▶ Listed entries

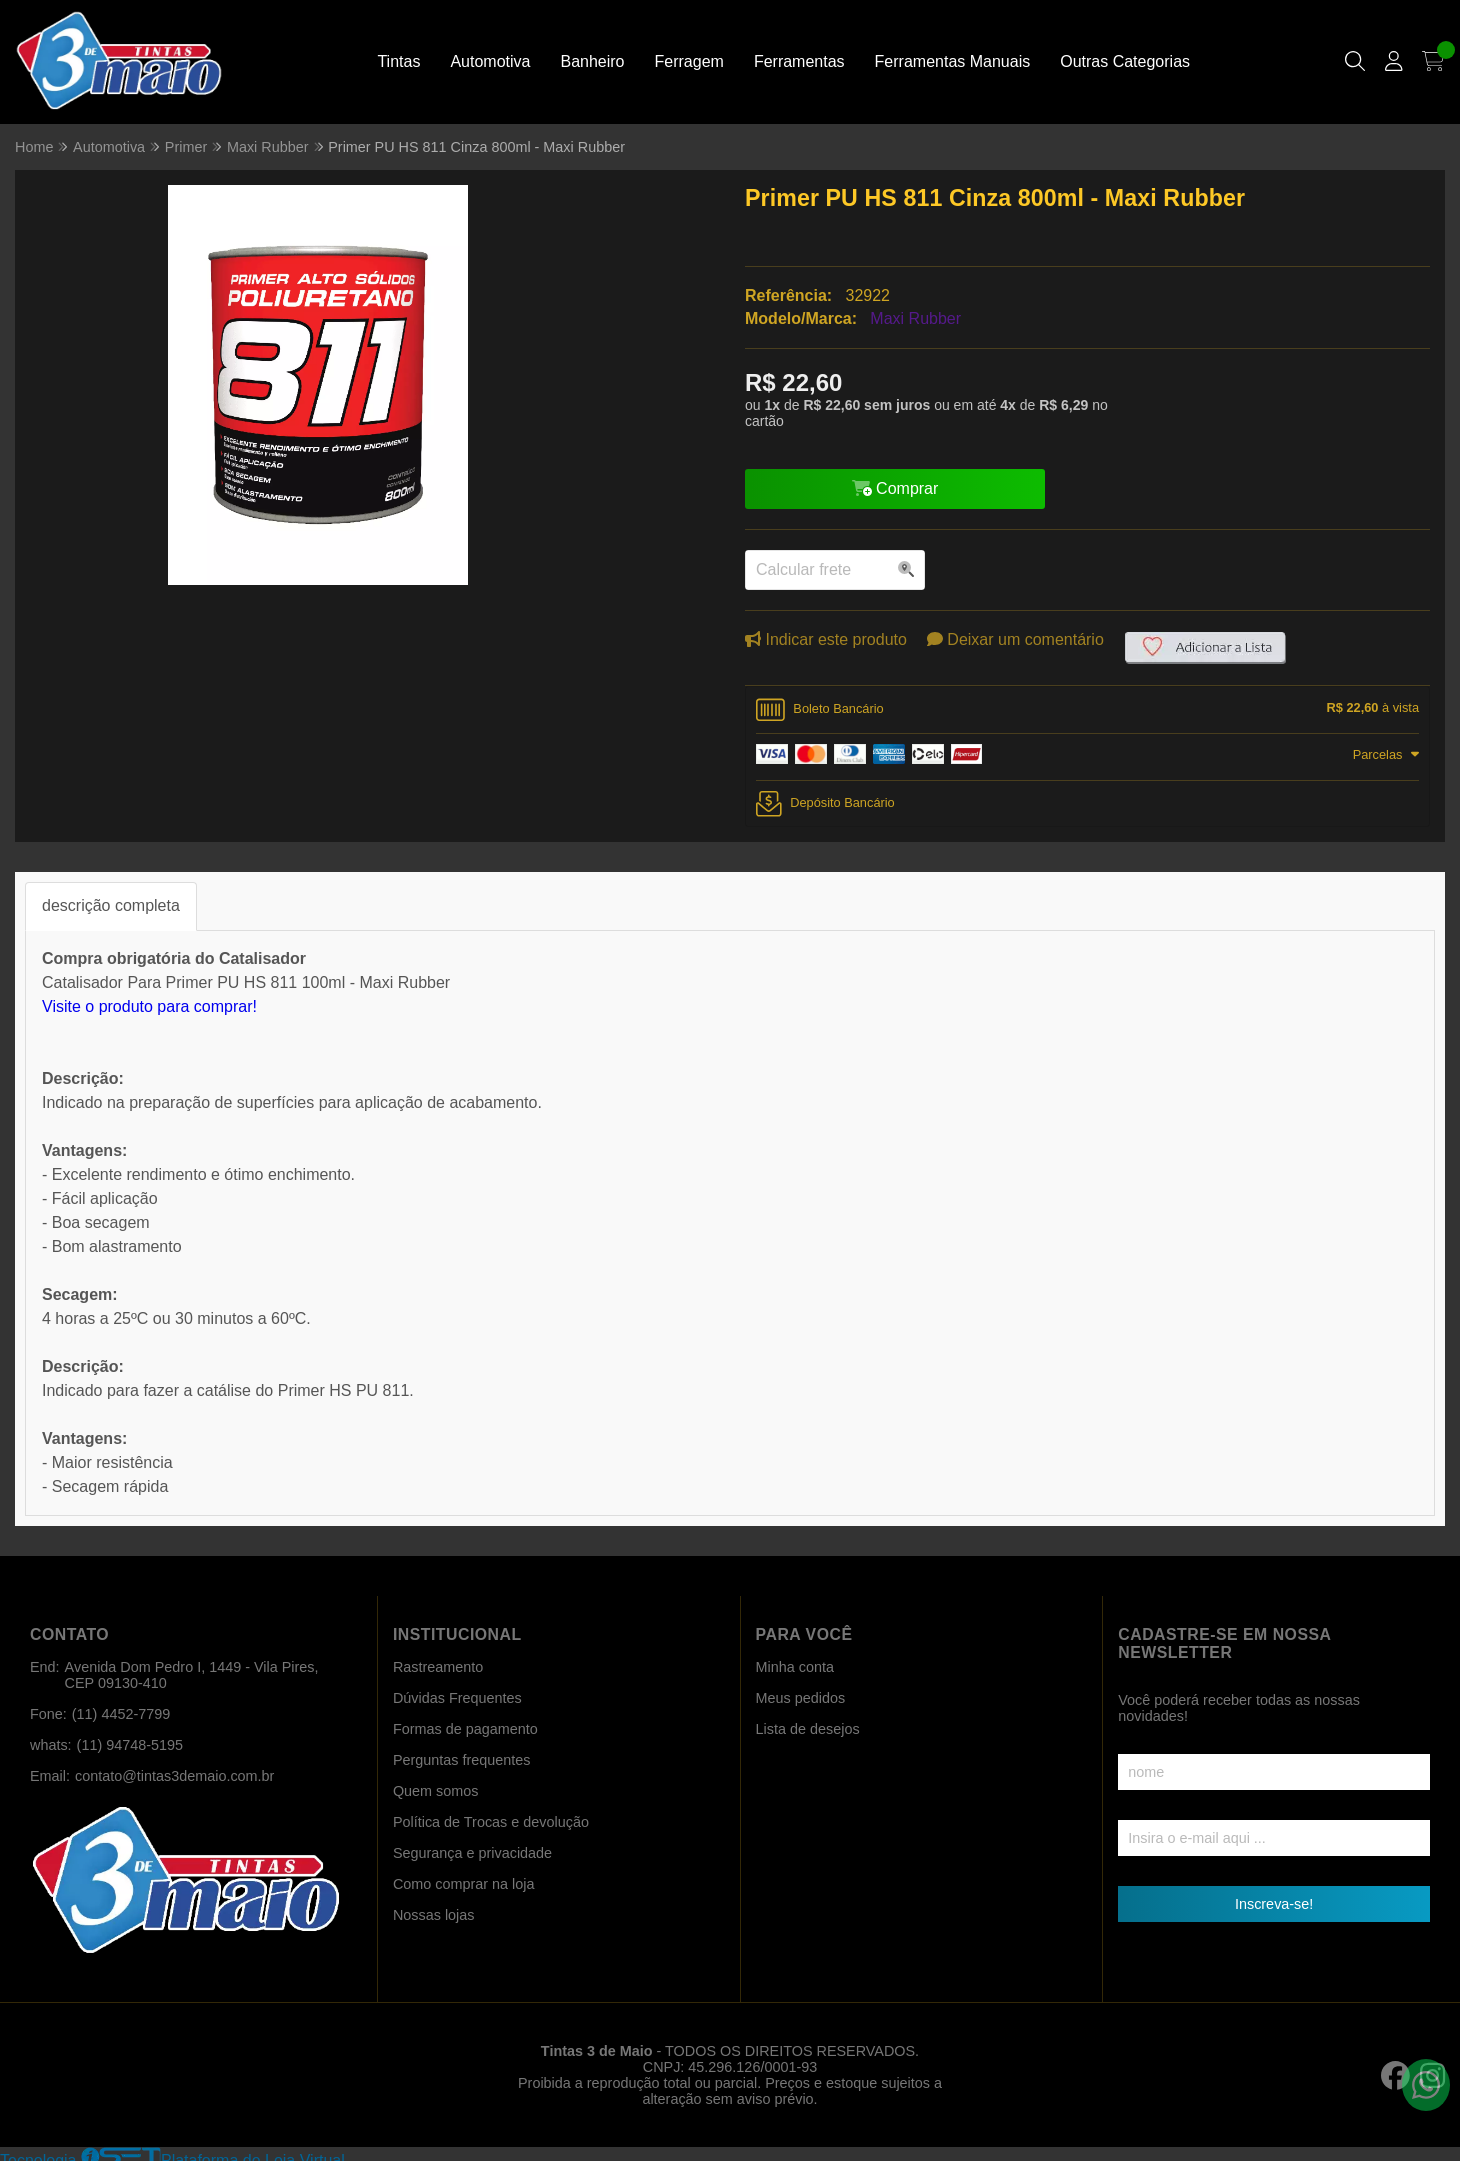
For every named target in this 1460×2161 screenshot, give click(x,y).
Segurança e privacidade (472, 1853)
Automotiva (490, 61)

* * *

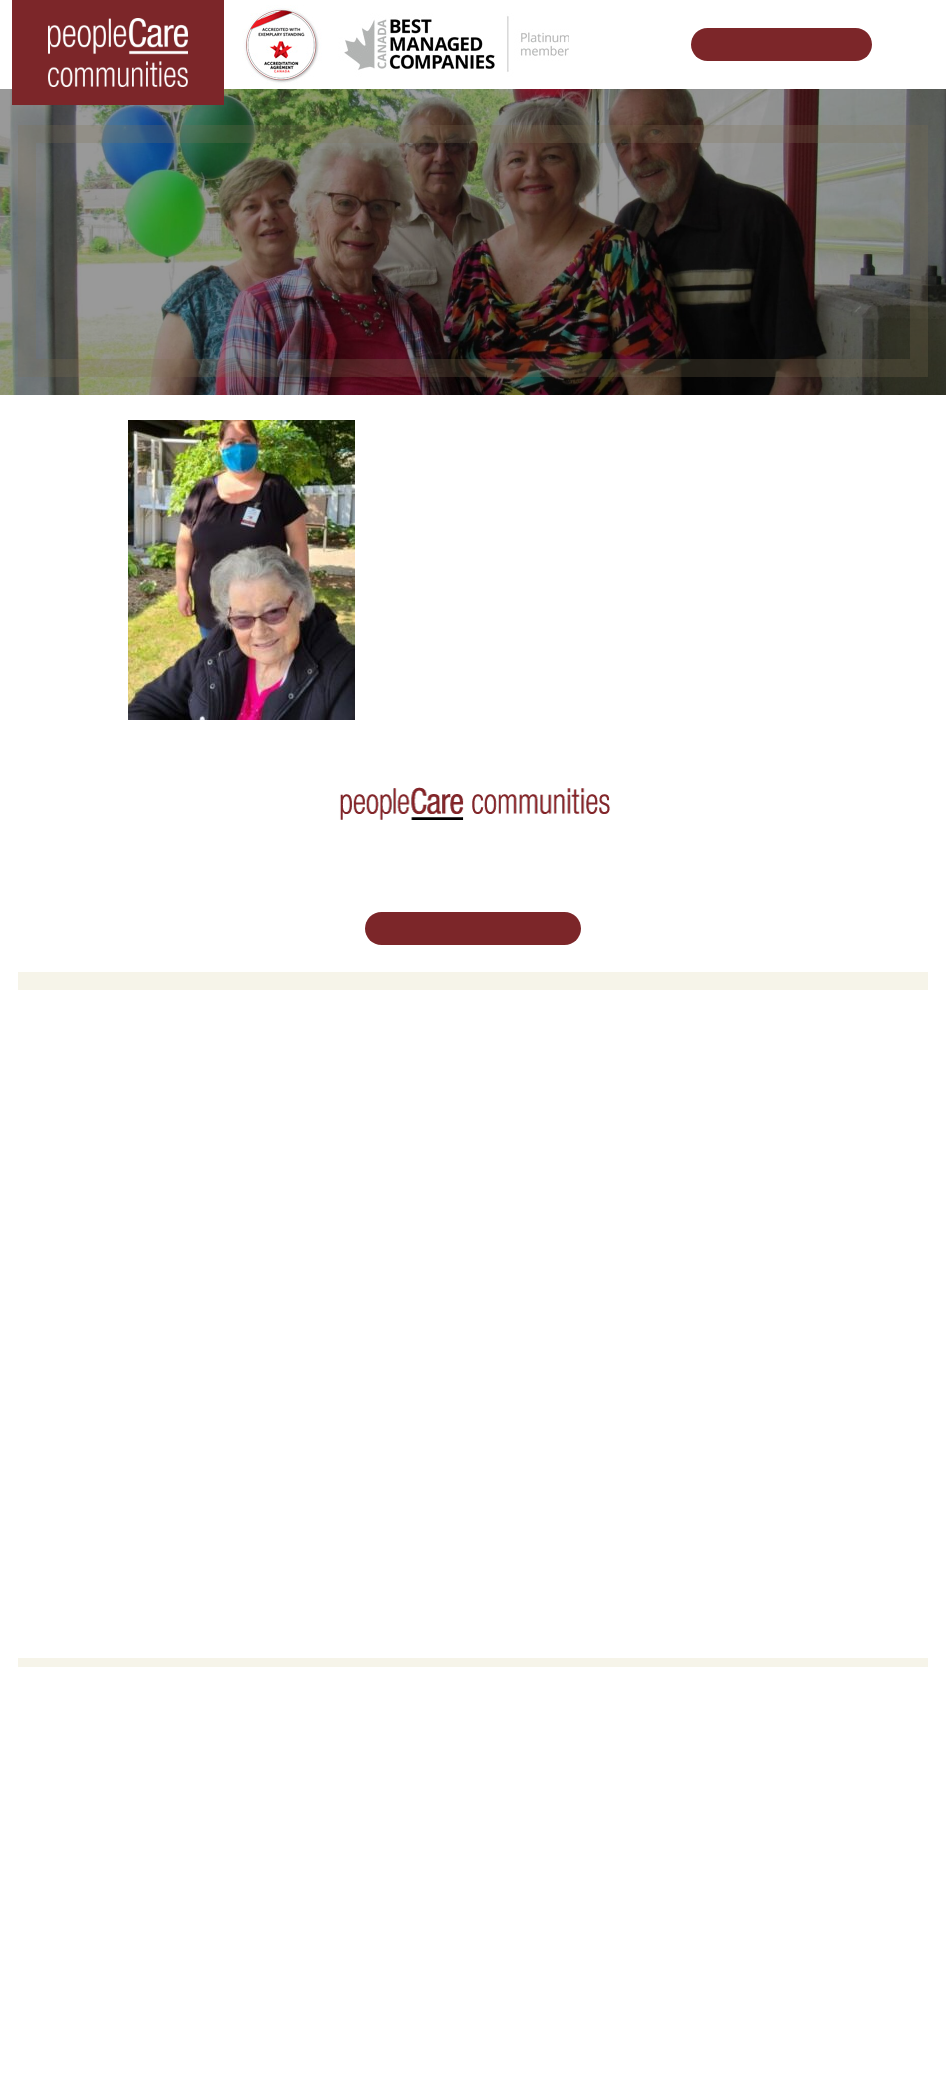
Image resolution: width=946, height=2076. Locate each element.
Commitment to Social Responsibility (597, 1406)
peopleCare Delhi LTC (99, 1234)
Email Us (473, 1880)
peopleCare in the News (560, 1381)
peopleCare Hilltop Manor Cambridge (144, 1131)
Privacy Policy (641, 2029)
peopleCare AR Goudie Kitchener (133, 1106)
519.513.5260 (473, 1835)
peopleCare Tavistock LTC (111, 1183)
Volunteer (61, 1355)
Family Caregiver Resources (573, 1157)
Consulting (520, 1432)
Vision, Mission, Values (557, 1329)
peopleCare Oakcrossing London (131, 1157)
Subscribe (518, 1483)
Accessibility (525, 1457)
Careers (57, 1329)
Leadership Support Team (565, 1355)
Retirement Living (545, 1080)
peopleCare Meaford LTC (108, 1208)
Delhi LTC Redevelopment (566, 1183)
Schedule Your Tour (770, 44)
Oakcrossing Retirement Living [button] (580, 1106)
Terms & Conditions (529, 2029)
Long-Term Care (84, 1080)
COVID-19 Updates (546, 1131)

▶ Work instructions
Restate word for word the lines of the data above, starting at the line containing "Email Us (473, 1880)" and ending at the line containing "COVID-19 Updates (546, 1131)", both included, and nothing more.

▶ Answer to the problem
Email Us (473, 1880)
peopleCare in the News (560, 1381)
peopleCare Hilltop Manor Cambridge (144, 1131)
Privacy Policy (641, 2029)
peopleCare AR Goudie Kitchener (133, 1106)
519.513.5260 (473, 1835)
peopleCare Tavistock LTC (111, 1183)
Volunteer (61, 1355)
Family Caregiver Resources (573, 1157)
Consulting (520, 1432)
Vision, Mission, Values (557, 1329)
peopleCare Oakcrossing London (131, 1157)
Subscribe (518, 1483)
Accessibility (525, 1457)
Careers (57, 1329)
Leadership Support Team (565, 1355)
Retirement Living (545, 1080)
peopleCare Meaford LTC (108, 1208)
Delhi LTC Redevelopment (566, 1183)
Schedule Your Tour (770, 44)
Oakcrossing Retirement Living [button] (580, 1106)
Terms & Conditions (529, 2029)
Long-Term Care (84, 1080)
COVID-19 Updates (546, 1131)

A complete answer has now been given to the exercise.